While autonomic nervous system responses are largely involuntary, there are practices that may help influence them. Breathing techniques, movement, grounding exercises, and safe social connection can all support nervous system regulation. However, this is typically a gradual process rather than an immediate switch, and professional support may be helpful.
Is polyvagal theory the same as fight, flight, freeze?
Polyvagal theory expands on the traditional fight-flight-freeze understanding by providing more detail about the physiological mechanisms involved and adding the dimension of social engagement. It distinguishes between two types of parasympathetic response (ventral and dorsal vagal) and emphasises the role of the social engagement system in regulation.
How long does it take to regulate the nervous system?
This varies significantly depending on individual factors, trauma history, and the approaches used. Moment-to-moment regulation (calming down after a stressor) can sometimes occur within minutes using breathing or grounding techniques. Longer-term changes to baseline nervous system patterns typically develop over months or years of consistent practice and, often, therapeutic support.
What kind of therapist works with polyvagal theory?
Many trauma-informed therapists incorporate polyvagal concepts into their work. Approaches that explicitly work with the nervous system include Somatic Experiencing, Sensorimotor Psychotherapy, and polyvagal-informed therapy. EMDR therapists may also integrate polyvagal understanding. When seeking a therapist, asking about their approach to working with the body and nervous system can be helpful.
Conclusion
Polyvagal theory offers a framework for understanding the intimate connection between our physiology and our emotional lives. For those navigating trauma, anxiety, or difficulties with regulation, it can provide both explanation and hope—explanation for why our bodies respond as they do, and hope that these patterns can shift.

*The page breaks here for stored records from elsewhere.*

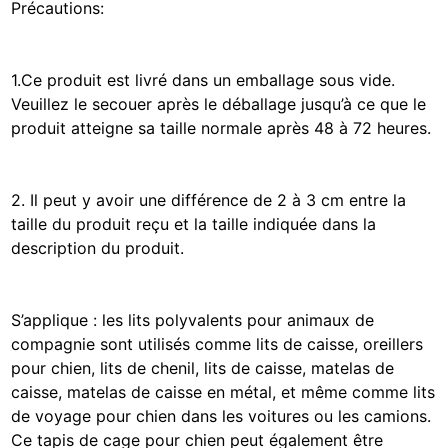
Précautions:
1.Ce produit est livré dans un emballage sous vide.
Veuillez le secouer après le déballage jusqu’à ce que le
produit atteigne sa taille normale après 48 à 72 heures.
2. Il peut y avoir une différence de 2 à 3 cm entre la
taille du produit reçu et la taille indiquée dans la
description du produit.
S’applique : les lits polyvalents pour animaux de
compagnie sont utilisés comme lits de caisse, oreillers
pour chien, lits de chenil, lits de caisse, matelas de
caisse, matelas de caisse en métal, et même comme lits
de voyage pour chien dans les voitures ou les camions.
Ce tapis de cage pour chien peut également être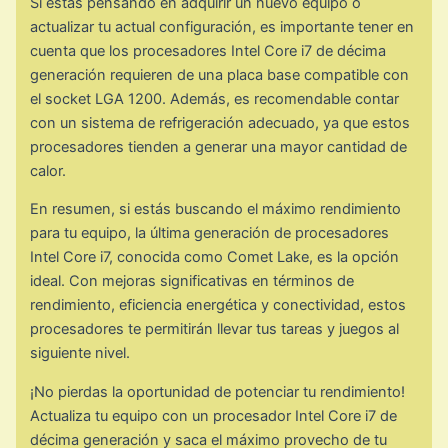
Si estás pensando en adquirir un nuevo equipo o
actualizar tu actual configuración, es importante tener en
cuenta que los procesadores Intel Core i7 de décima
generación requieren de una placa base compatible con
el socket LGA 1200. Además, es recomendable contar
con un sistema de refrigeración adecuado, ya que estos
procesadores tienden a generar una mayor cantidad de
calor.
En resumen, si estás buscando el máximo rendimiento
para tu equipo, la última generación de procesadores
Intel Core i7, conocida como Comet Lake, es la opción
ideal. Con mejoras significativas en términos de
rendimiento, eficiencia energética y conectividad, estos
procesadores te permitirán llevar tus tareas y juegos al
siguiente nivel.
¡No pierdas la oportunidad de potenciar tu rendimiento!
Actualiza tu equipo con un procesador Intel Core i7 de
décima generación y saca el máximo provecho de tu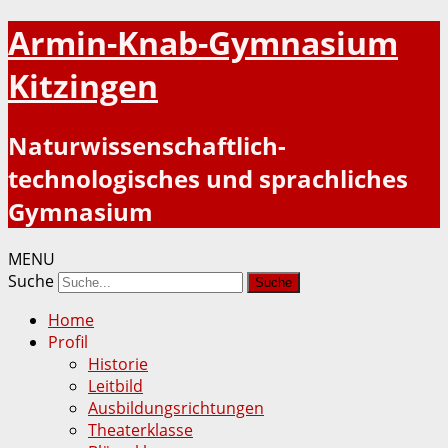
Armin-Knab-Gymnasium
Kitzingen
Naturwissenschaftlich-
technologisches und sprachliches
Gymnasium
MENU
Suche
Home
Profil
Historie
Leitbild
Ausbildungsrichtungen
Theaterklasse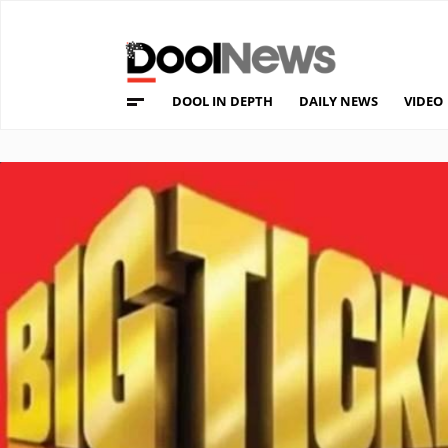
DOOL IN DEPTH
DAILY NEWS
VIDEO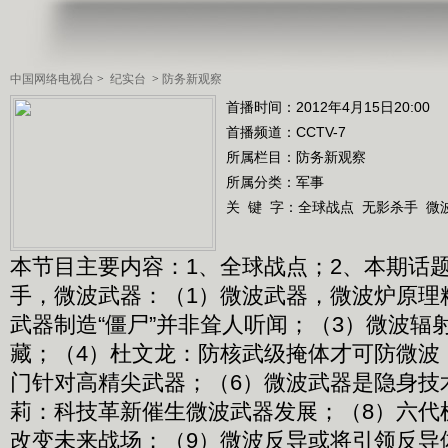
中国网络电视台
>
纪实台
>
防务新观察
首播时间：2012年4月15日20:00
首播频道：
CCTV-7
所属栏目：
防务新观察
所属分类：军事
关 键 字：
全球战点
无影杀手
微
本节目主要内容：1、全球战点；2、本期话
手，微波武器：（1）微波武器，微波炉原理
武器制造“僵尸”并非耸人听闻；（3）微波辐
藏；（4）杜文龙：防核武级掩体才可防微波
门针对高精尖武器；（6）微波武器是隐身技
莉：科技革新催生微波武器发展；（8）六代
改变未来战场；（9）微波反导或将引领反导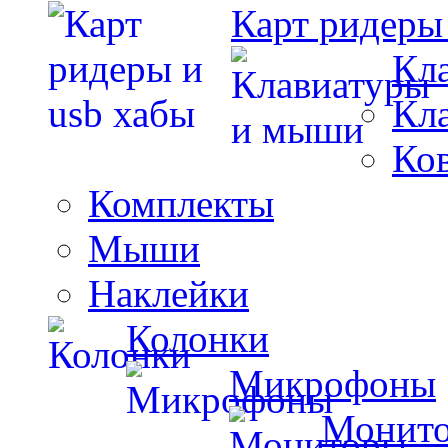
Карт ридеры
Кл
Кл
Ко
Комплекты
Мыши
Наклейки
Колонки
Микрофоны
Монит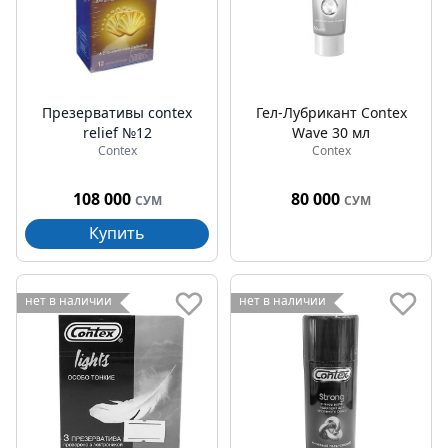
Презервативы contex
Гел-Лубрикант Contex
relief №12
Wave 30 мл
Contex
Contex
108 000
80 000
СУМ
СУМ
Купить
нет в наличии
нет в наличии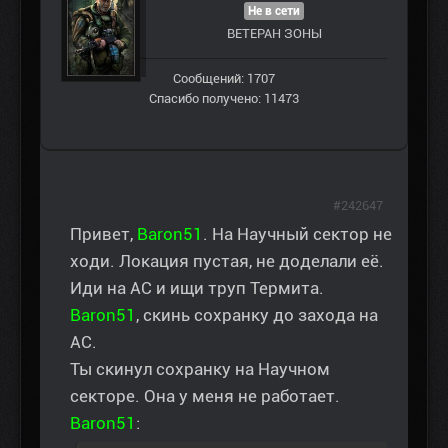
Не в сети
ВЕТЕРАН ЗOНЫ
Сообщений: 1707
Спасибо получено: 11473
#242647
Привет,
Baron51
. На Научный сектор не
ходи. Локация пустая, не доделали её.
Иди на АС и ищи труп Термита.
Baron51
, скинь сохранку до захода на
АС.
Ты скинул сохранку на Научном
секторе. Она у меня не работает.
Baron51
: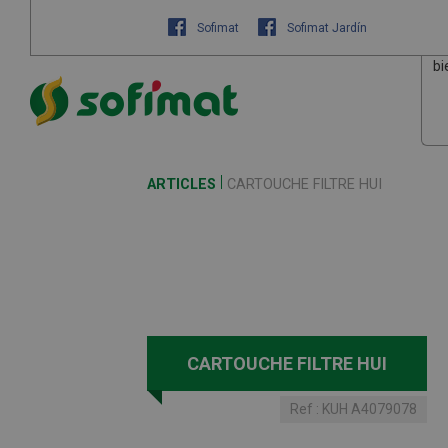
Sofimat
Sofimat Jardín
bi
ARTICLES
CARTOUCHE FILTRE HUI
CARTOUCHE FILTRE HUI
Ref :
KUH A4079078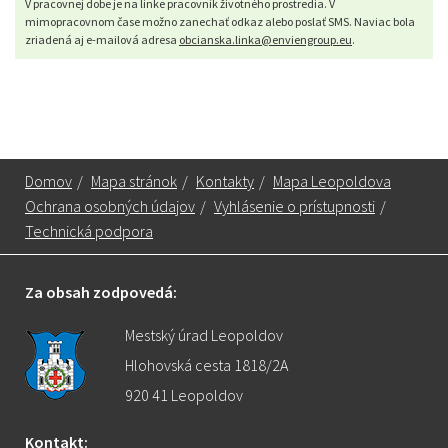
V pracovnej dobe je na linke pracovník životného prostredia. V
mimopracovnom čase možno zanechať odkaz alebo poslať SMS. Naviac bola
zriadená aj e-mailová adresa
obcianska.linka@enviengroup.eu
.
Domov
/
Mapa stránok
/
Kontakty
/
Mapa Leopoldova
Ochrana osobných údajov
/
Vyhlásenie o prístupnosti
/
Technická podpora
Za obsah zodpovedá:
Mestský úrad Leopoldov
Hlohovská cesta 1818/2A
920 41 Leopoldov
Kontakt: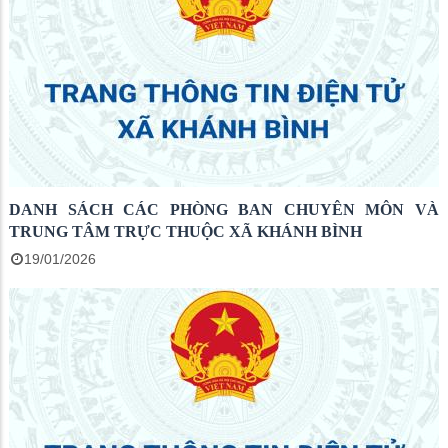
DANH SÁCH CÁC PHÒNG BAN CHUYÊN MÔN VÀ
TRUNG TÂM TRỰC THUỘC XÃ KHÁNH BÌNH
19/01/2026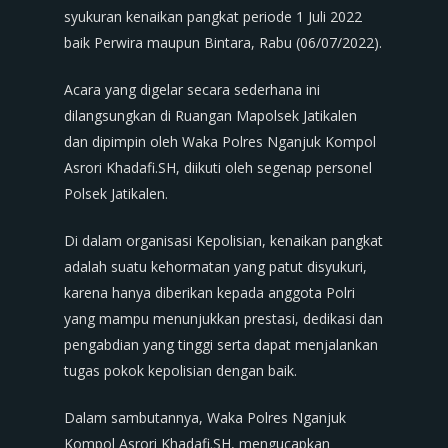
syukuran kenaikan pangkat periode 1 Juli 2022
baik Perwira maupun Bintara, Rabu (06/07/2022).
Acara yang digelar secara sederhana ini
dilangsungkan di Ruangan Mapolsek Jatikalen
dan dipimpin oleh Waka Polres Nganjuk Kompol
Asrori Khadafi.SH, diikuti oleh segenap personel
Polsek Jatikalen.
Di dalam organisasi Kepolisian, kenaikan pangkat
adalah suatu kehormatan yang patut disyukuri,
karena hanya diberikan kepada anggota Polri
yang mampu menunjukkan prestasi, dedikasi dan
pengabdian yang tinggi serta dapat menjalankan
tugas pokok kepolisian dengan baik.
Dalam sambutannya, Waka Polres Nganjuk
Kompol Asrori Khadafi.SH, mengucapkan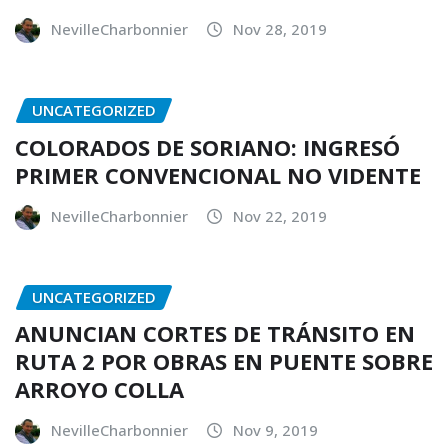
NevilleCharbonnier
Nov 28, 2019
UNCATEGORIZED
COLORADOS DE SORIANO: INGRESÓ
PRIMER CONVENCIONAL NO VIDENTE
NevilleCharbonnier
Nov 22, 2019
UNCATEGORIZED
ANUNCIAN CORTES DE TRÁNSITO EN
RUTA 2 POR OBRAS EN PUENTE SOBRE
ARROYO COLLA
NevilleCharbonnier
Nov 9, 2019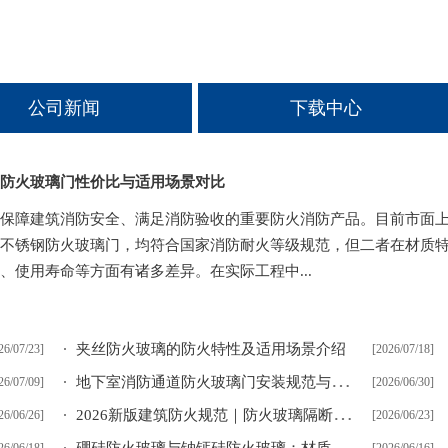
公司新闻
下载中心
防火玻璃门性价比与适用场景对比
保障建筑消防安全、满足消防验收的重要防火消防产品。目前市面
不锈钢防火玻璃门，均符合国家消防耐火等级规范，但二者在材质
、使用寿命等方面有诸多差异。在实际工程中...
夹丝防火玻璃的防火特性及适用场景介绍
26/07/23]
[2026/07/18]
地
下室消防通道防火玻璃门安装规范与选型要点介绍
26/07/09]
[2026/06/30]
2
026新版建筑防火规范｜防火玻璃隔断设计等级、框架、验收要求解读
26/06/26]
[2026/06/23]
硼
硅防火玻璃与钠钙硅防火玻璃：材质差异与性能对比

The nervous system, though profoundly shaped by past experience, retains capacity for change throughout life. With appropriate support, understanding, and practice, it’s possible to develop greater flexibility in moving between autonomic states and more reliable access to feelings of safety and connection.
If the ideas in this article resonate with you, consider exploring them further with a qualified mental health professional who can help you apply them to your specific situation and needs.
This article is intended for educational purposes and does not constitute medical or psychological advice. If you are experiencing mental health difficulties, please consult a qualified health professional.